Iraqi politics is presently at a stalemate. There are four main political factions in the country, and only two can agree on anything. This is not enough to govern. At least one of the other factions must change its position, and it will be a tall order to bring that about.

Four Factions and Their Interests

Iraqis divide along the issue of whether there should be a strong central state and weak regions, or strong regions and a weak central state. The United States should support the "strong regions" solution, but without encouraging or allowing a complete break-up of the Iraqi state. This outcome is best because none of the contending factions is strong enough to impose its authority on all of the others (as a strong central state would require), and because allowing Iraq to dissolve entirely will invite outside intervention and the risk of a wider war.

Those who agree on a strong central state, the Iraqi Sunni Arabs and the Shiites around the coalition of Prime Minister Nouri al-Maliki's Dawa Party, and Moqtada al-Sadr's parliamentary followers and his Mahdi Army militia, themselves disagree on who should run that state. The Sunni Arabs oppose the notion that the Shia should run the new state and dominate its institutions. Without disproportionate weight in these institutions, the Sunni Arabs would be both unsafe and poor. Therefore, Sunni groups fight to prevent the consolidation of the current government's power, which they see as permanent Shia hegemony.

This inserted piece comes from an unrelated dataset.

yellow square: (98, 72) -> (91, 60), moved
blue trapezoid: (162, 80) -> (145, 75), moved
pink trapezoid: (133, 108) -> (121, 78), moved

President Bush hopes that the Maliki government will appeal to Sunnis by offering them a share of the country's oil wealth, allowing more former Sunni Arab Baath party members the right to serve in government, and accelerating local elections, which would permit Sunni Arabs to govern their own communities. These changes are a step in the right direction, but they may not happen, and even if they do, they may not put real power in the hands of Sunni Arabs, and are thus unlikely to reduce significantly their support for the insurgency.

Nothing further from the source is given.